▶ WHAT YOU ARE ASKED TO DO
Set down each line of the data below exactly as it stands, dropping the pictures.

─── GIVEN INFORMATION

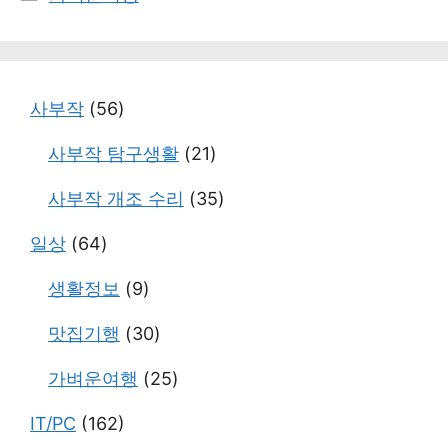
테
고
리
사부작
(56)
사부작 탐구생활
(21)
사부작 개조 수리
(35)
일상
(64)
생활정보
(9)
맛집기행
(30)
가벼운여행
(25)
IT/PC
(162)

──────

▶ WRITTEN ANSWER
테
고
리
사부작
(56)
사부작 탐구생활
(21)
사부작 개조 수리
(35)
일상
(64)
생활정보
(9)
맛집기행
(30)
가벼운여행
(25)
IT/PC
(162)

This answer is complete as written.